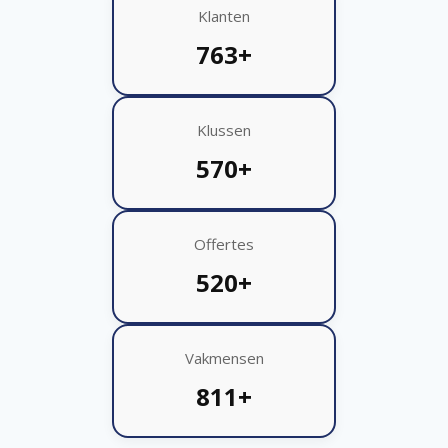
Klanten
763+
Klussen
570+
Offertes
520+
Vakmensen
811+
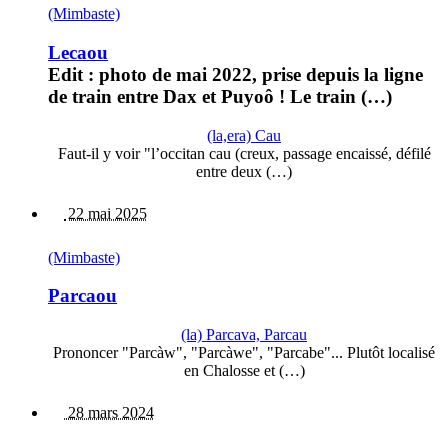
(Mimbaste)
Lecaou
Edit : photo de mai 2022, prise depuis la ligne
de train entre Dax et Puyoô ! Le train (…)
(la,era) Cau
Faut-il y voir "l’occitan cau (creux, passage encaissé, défilé
entre deux (…)
22 mai 2025
(Mimbaste)
Parcaou
(la) Parcava, Parcau
Prononcer "Parcàw", "Parcàwe", "Parcabe"... Plutôt localisé
en Chalosse et (…)
28 mars 2024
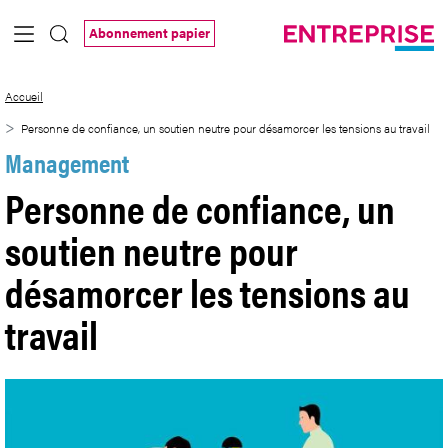
Saut au contenu principal
Abonnement papier
Personne de confiance, un soutien neutr
Accueil
Personne de confiance, un soutien neutre pour désamorcer les tensions au travail
Management
Personne de confiance, un
soutien neutre pour
désamorcer les tensions au
travail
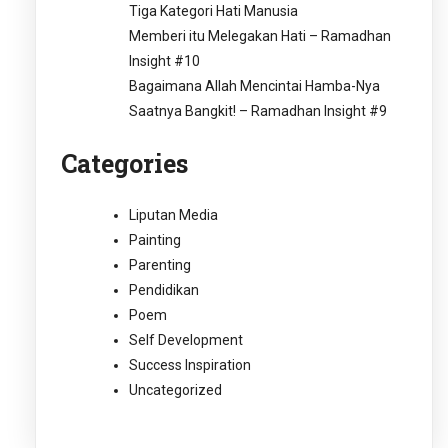
Tiga Kategori Hati Manusia
Memberi itu Melegakan Hati – Ramadhan
Insight #10
Bagaimana Allah Mencintai Hamba-Nya
Saatnya Bangkit! – Ramadhan Insight #9
Categories
Liputan Media
Painting
Parenting
Pendidikan
Poem
Self Development
Success Inspiration
Uncategorized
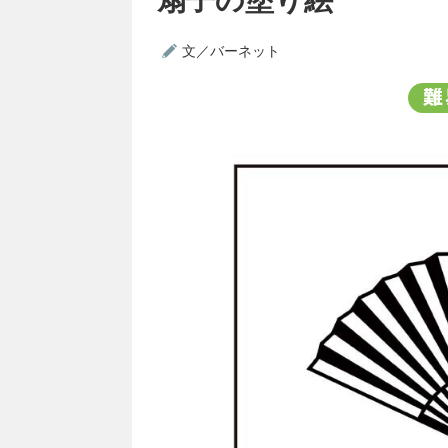
文／バーネット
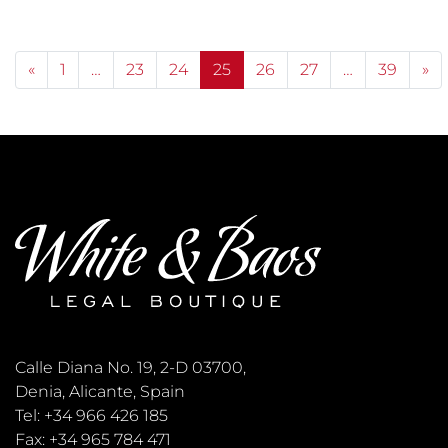
Posts navigation
«
1
…
23
24
25
26
27
…
39
»
Calle Diana No. 19, 2-D 03700,
Denia, Alicante, Spain
Tel: +34 966 426 185
Fax: +34 965 784 471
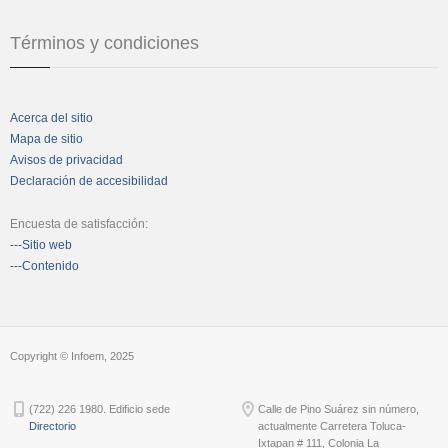
Términos y condiciones
Acerca del sitio
Mapa de sitio
Avisos de privacidad
Declaración de accesibilidad
Encuesta de satisfacción:
---Sitio web
---Contenido
Copyright © Infoem, 2025
(722) 226 1980. Edificio sede
Calle de Pino Suárez sin número,
Directorio
actualmente Carretera Toluca-
Ixtapan # 111, Colonia La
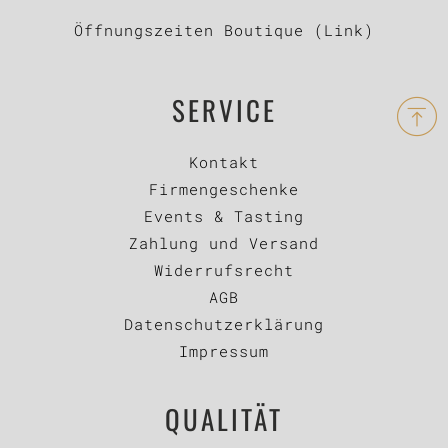
Öffnungszeiten Boutique (Link)
SERVICE
Kontakt
Firmengeschenke
Events & Tasting
Zahlung und Versand
Widerrufsrecht
AGB
Datenschutzerklärung
Impressum
QUALITÄT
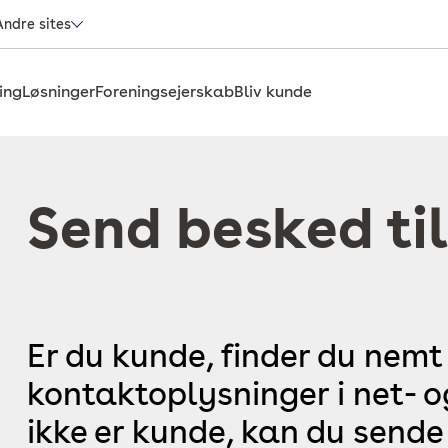
Andre sites
ing
Løsninger
Foreningsejerskab
Bliv kunde
Send besked til
Er du kunde, finder du nemt
kontaktoplysninger i net- 
ikke er kunde, kan du sende 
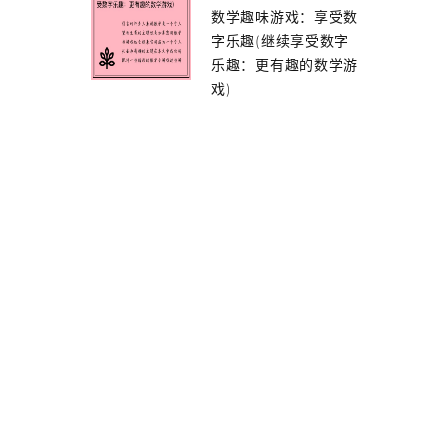
数学趣味游戏：享受数
字乐趣(继续享受数字
乐趣：更有趣的数学游
戏)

ASSIGNMENT
Looking at the entries, work out how many lines hold the word "soutien". Give the number and nothing else.

TASK RESULT
3